Commodore Steve Moorhouse OBE Royal Navy, Commander Combined Task Force 150 (CTF150), has visited Her Majesty’s Australian Ship (HMAS) Warramunga during a recent port visit to thank the Ship’s Company for their extraordinary contribution to the disruption of illicit narcotics smuggling in the Indian Ocean.
HMAS Warramunga arrived on station in the Middle East in November 2017. Since that time the ANZAC class frigate and her Ship’s Company of 180 sailors have been conducting maritime security operations, including in support of CTF150.

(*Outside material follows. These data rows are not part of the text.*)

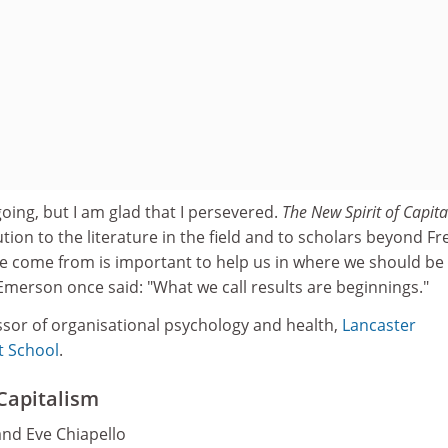
oing, but I am glad that I persevered.
The New Spirit of Capit
ion to the literature in the field and to scholars beyond F
 come from is important to help us in where we should be
Emerson once said: "What we call results are beginnings."
ssor of organisational psychology and health,
Lancaster
t School
.
 Capitalism
and Eve Chiapello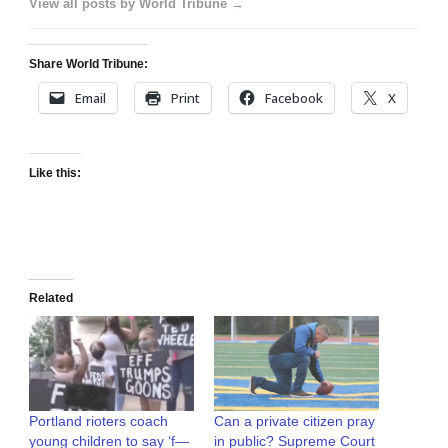
View all posts by World Tribune →
Share World Tribune:
Email
Print
Facebook
X
Like this:
Related
Portland rioters coach
Can a private citizen pray
young children to say ‘f—
in public? Supreme Court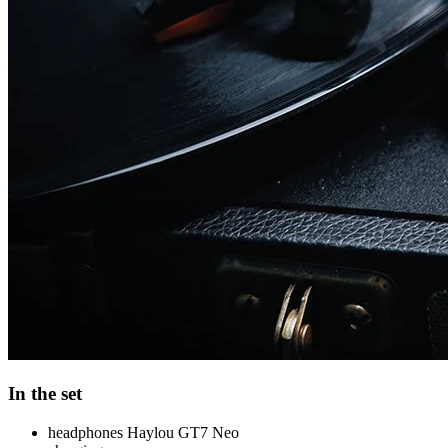
In the set
headphones Haylou GT7 Neo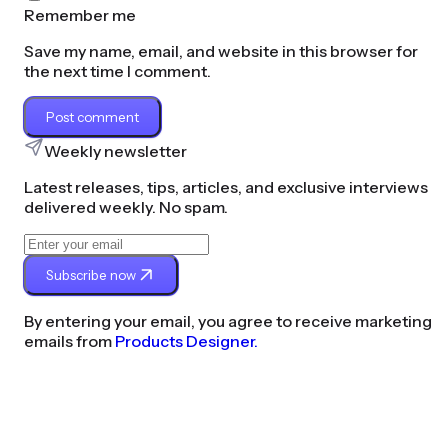
Remember me
Save my name, email, and website in this browser for
the next time I comment.
Post comment
Weekly newsletter
Latest releases, tips, articles, and exclusive interviews
delivered weekly. No spam.
Subscribe now
By entering your email, you agree to receive marketing
emails from
Products Designer.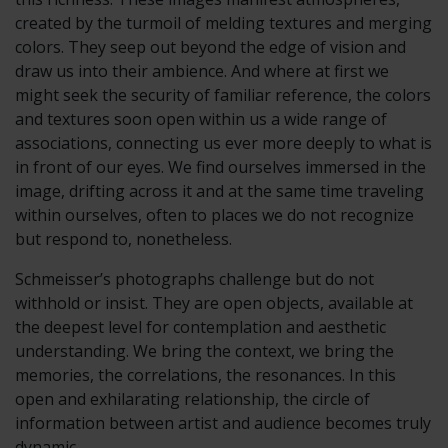
created by the turmoil of melding textures and merging
colors. They seep out beyond the edge of vision and
draw us into their ambience. And where at first we
might seek the security of familiar reference, the colors
and textures soon open within us a wide range of
associations, connecting us ever more deeply to what is
in front of our eyes. We find ourselves immersed in the
image, drifting across it and at the same time traveling
within ourselves, often to places we do not recognize
but respond to, nonetheless.
Schmeisser’s photographs challenge but do not
withhold or insist. They are open objects, available at
the deepest level for contemplation and aesthetic
understanding. We bring the context, we bring the
memories, the correlations, the resonances. In this
open and exhilarating relationship, the circle of
information between artist and audience becomes truly
dynamic.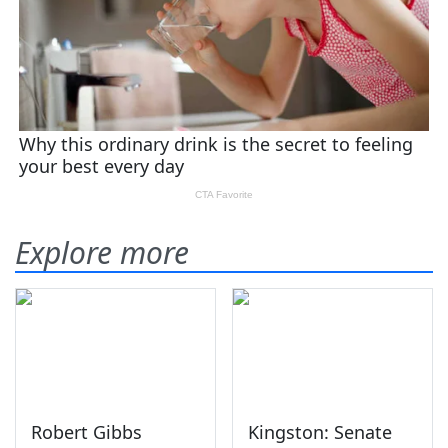
Explore more
Robert Gibbs
Kingston: Senate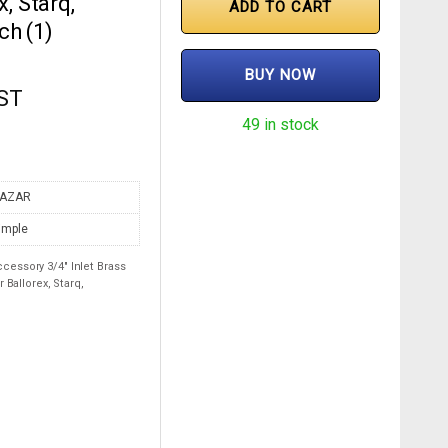
, Starq,
ADD TO CART
ch (1)
BUY NOW
GST
49 in stock
AZAR
imple
essory 3/4″ Inlet Brass
 Ballorex, Starq,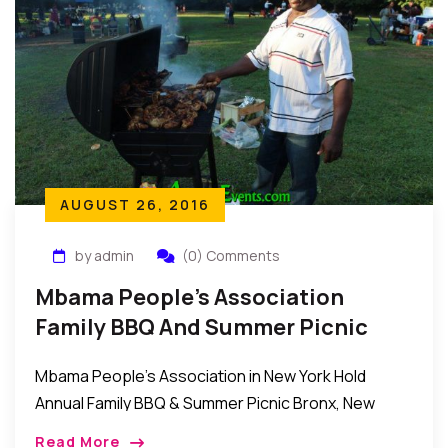
AUGUST 26, 2016
by admin
(0) Comments
Mbama People’s Association
Family BBQ And Summer Picnic
2016
Mbama People’s Association in New York Hold
Annual Family BBQ & Summer Picnic Bronx, New
York: The members of the Mbama Peoples
Read More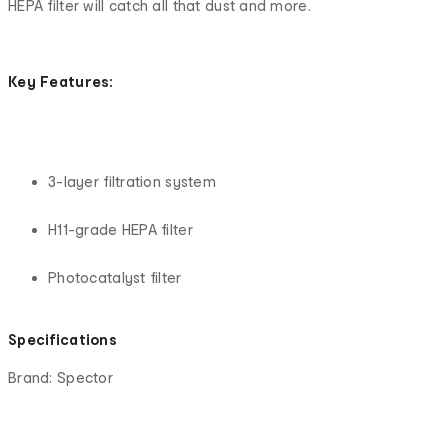
HEPA filter will catch all that dust and more.
Key Features:
3-layer filtration system
H11-grade HEPA filter
Photocatalyst filter
Specifications
Brand: Spector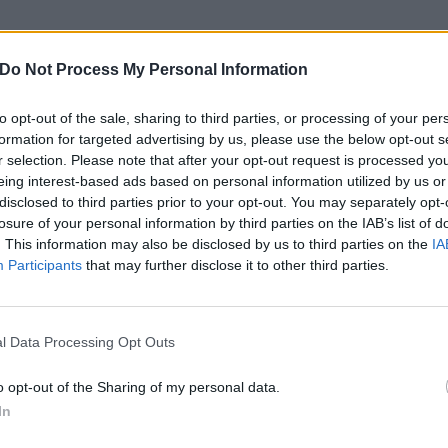
ite 100 Sounds a couple of years ago in a toilet at Glastonb
/guitarist Bec Jevons of this new track. “There was just so
Do Not Process My Personal Information
n several stages that were blasting out a mix of genres. I
to opt-out of the sale, sharing to third parties, or processing of your per
ght to myself, ‘Urghh, there’s a hundred sounds in my head.
formation for targeted advertising by us, please use the below opt-out s
or for my day to day life, my chaotic mind and how I can
r selection. Please note that after your opt-out request is processed y
eing interest-based ads based on personal information utilized by us or
disclosed to third parties prior to your opt-out. You may separately opt-
losure of your personal information by third parties on the IAB’s list of
xcited to share our second album with the world,” Bec add
. This information may also be disclosed by us to third parties on the
IA
 so far has been great, we’re buzzin’ to let the world hear 
Participants
that may further disclose it to other third parties.
o below:
l Data Processing Opt Outs
o opt-out of the Sharing of my personal data.
In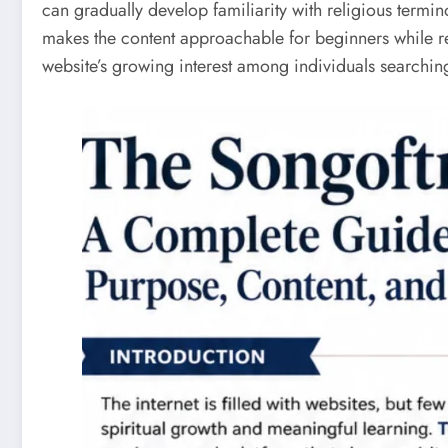
can gradually develop familiarity with religious termin
makes the content approachable for beginners while re
website’s growing interest among individuals searchin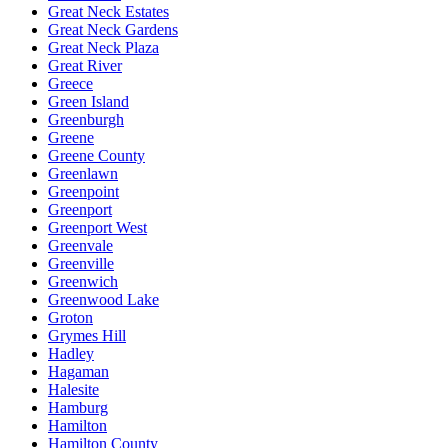
Great Neck Estates
Great Neck Gardens
Great Neck Plaza
Great River
Greece
Green Island
Greenburgh
Greene
Greene County
Greenlawn
Greenpoint
Greenport
Greenport West
Greenvale
Greenville
Greenwich
Greenwood Lake
Groton
Grymes Hill
Hadley
Hagaman
Halesite
Hamburg
Hamilton
Hamilton County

CTF150, a part of the 32-nation Combined Maritime Forces, is responsible for disrupting the illicit activities of terrorist organizations in the Western Indian Ocean and the Red Sea. This includes preventing the illicit transportation of personnel, weapons, charcoal and narcotics. These operations deny such organizations of the financial means necessary to conduct their terrorist activities.
In this regard, HMAS Warramunga has broken new ground in the fight against illicit narcotics smuggling, having conducted 16 successful seizures since arriving in the Middle East. This has resulted in the seizure and disposal of approximately 31.8 tonnes of hashish and approximately 2 tonnes of heroin, valued at approximately AUD$2.17 billion.
Commodore Moorhouse, addressing the Ship’s Company, who were assembled in the Ship’s Hangar, stated that not only had their actions denied the potential proceeds of those drugs reaching terrorist groups but that “your presence has given confidence to legitimate seafarers that they may go about their business on the high seas without hindrance, ensuring the free flow of commerce that is essential to the wellbeing of all our countries”.
Reflecting on this point and on behalf of Commander CMF (Vice Admiral Stearney USN), Commodore Moorhouse thanked Rear Admiral Jaimie Hatcher, Commander Joint Task Force 633 and the Australian National Commander for the Middle East, for Australia’s continued and enduring contribution to Combined Maritime Forces. He noted that as a coalition of the willing, CMF relied on the support of member nations to supply ships and that CMF hoped to see the Royal Australian Navy back in these waters soon.
Addressing the Ship’s Company once again, Commodore Moorhouse stated “I know that Warramunga will soon be starting her journey back to Australia and that many of you will be looking forward to seeing home again. However, I hope that when you look back on this deployment that you will do so with a sense of pride and satisfaction about your achievements”.
Commodore Moorhouse then presented the Commanding Officer of HMAS Warramunga, Commander Dougal Clelland Royal Australian Navy, with a gift in appreciation of the work the Ship had done in supporting CMF and CTF150 in particular.